Ontem foi a tal da feijoada. A época do ano definitivamente não é propícia para feijoada. Mas se a gente enfeita a árvore de Natal com floquinhos de neve e come coisas como nozes, amêndoas etc, que mal há em degustar uma bela feijoada? E no mais, a comida é apenas uma desculpa para reencontrar uma turma que trabalhou junta: gente que foi para outros departamentos, para outras empresas, para outras cidades. Já dá para arriscar dizer que o grupo tem mais ex-empregados do que empregados, mas o que a empresa uniu, a distância não consegue separar.

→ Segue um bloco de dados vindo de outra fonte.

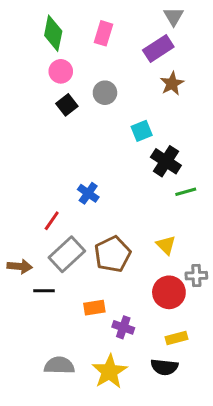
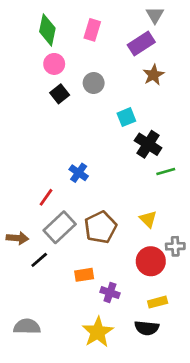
black line: (44, 291) -> (39, 260), turned -42
gray semicircle: (59, 365) -> (27, 327), moved

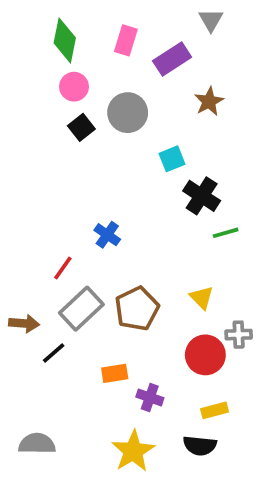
purple rectangle: (141, 44) -> (172, 59), moved
gray circle: (94, 83) -> (128, 113), size x1.4

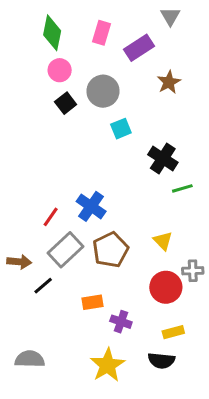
cyan square: (172, 159) -> (121, 129), moved
blue cross: (107, 235) -> (91, 206), moved, size x1.4

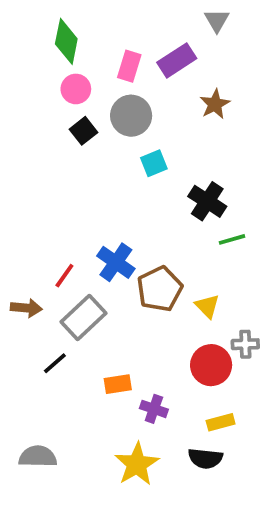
pink rectangle: (101, 33) -> (129, 66), moved
brown pentagon: (110, 250) -> (160, 289), moved
brown arrow: (19, 262) -> (26, 308), moved

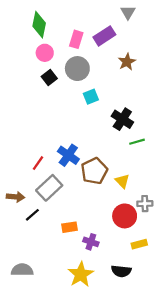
brown arrow: (26, 308) -> (15, 197), moved
yellow rectangle: (221, 422) -> (139, 244), moved

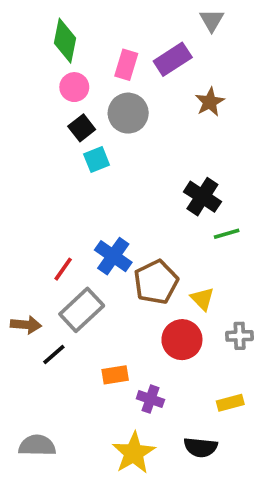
cyan square: (91, 97) -> (97, 160), moved
red circle: (125, 216) -> (182, 340), moved

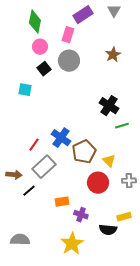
purple rectangle: (173, 59) -> (83, 15), moved
cyan square: (97, 160) -> (25, 90), moved, turned 32
black semicircle: (201, 447) -> (108, 230), moved

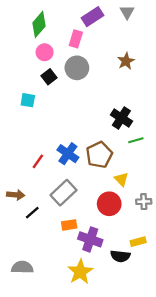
green diamond: (35, 22) -> (39, 24), turned 30
brown pentagon: (84, 152) -> (99, 155), moved
gray rectangle: (44, 167) -> (64, 193), moved
purple cross: (81, 215) -> (90, 239), size x1.5

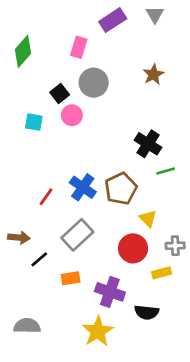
green diamond: (39, 24) -> (23, 51), moved
pink rectangle: (76, 39) -> (79, 47), moved
pink circle: (45, 52) -> (72, 115), moved
orange rectangle: (69, 225) -> (71, 278), moved
yellow rectangle: (138, 242) -> (162, 273), moved

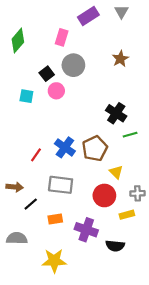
gray rectangle: (77, 235) -> (61, 185), turned 50
gray semicircle: (27, 326) -> (17, 238), moved
yellow star: (98, 331) -> (54, 261), moved, turned 30

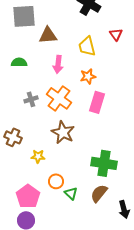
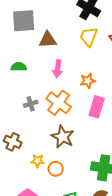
yellow trapezoid: (87, 46) -> (89, 37), moved, turned 35
orange circle: (56, 181) -> (56, 169), moved

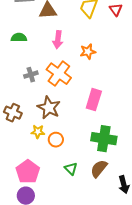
pink rectangle: (97, 107) -> (94, 100), moved
brown star: (63, 137) -> (49, 108), moved

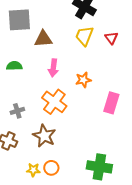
gray cross: (31, 75) -> (17, 111), moved
pink rectangle: (94, 100) -> (111, 103), moved
yellow star: (38, 132) -> (33, 170), moved

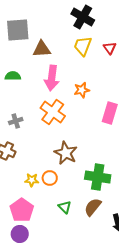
pink arrow: (53, 68) -> (52, 78), size x1.4
brown star: (44, 136) -> (66, 153), moved

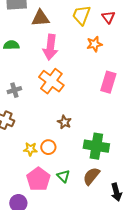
orange star: (82, 90) -> (94, 44), moved
brown star: (66, 153) -> (64, 122), size x0.6
pink pentagon: (22, 210) -> (38, 179), moved

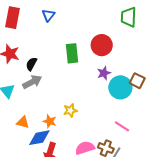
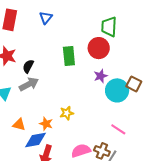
green trapezoid: (129, 17) -> (109, 27), moved

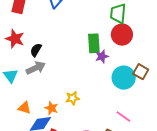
red circle: (99, 48) -> (122, 35), moved
green rectangle: (69, 56) -> (94, 43), moved
purple star: (101, 76) -> (102, 56), moved

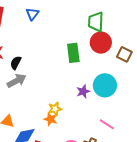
purple star: (102, 56) -> (83, 91), moved
brown square: (141, 72) -> (124, 54), moved
orange star: (51, 108) -> (50, 119), moved

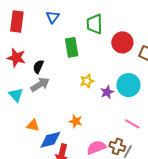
green trapezoid: (96, 22) -> (94, 24), moved
green rectangle: (73, 53) -> (72, 47), moved
yellow star: (55, 109) -> (87, 81), moved

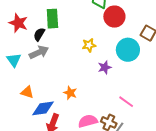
red circle: (122, 42) -> (114, 17), moved
green rectangle: (72, 47) -> (52, 19), moved
yellow star: (87, 81) -> (89, 45), moved
cyan circle: (129, 85) -> (128, 50), moved

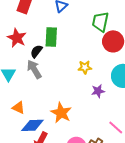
gray arrow: (39, 52) -> (34, 69), turned -102
orange star: (70, 93) -> (61, 113), size x1.5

Rir, zoar, acima de tudo celebrar a amizade é o que norteia esse (re)encontro. Conversar sobre o futuro é inevitável. Listar os últimos (e os próximos) pedidos de demissão, chorar as pitangas, reclamar dos argentinos, compartilhar os problemas também. E é nessas horas que eu vejo que há coisas de que não quero mais participar. Eu posso ouvir os problemas da minha antiga Divisão, mas não quero sentir a responsabilidade de querer fazer algo a respeito. Eu cansei... big time.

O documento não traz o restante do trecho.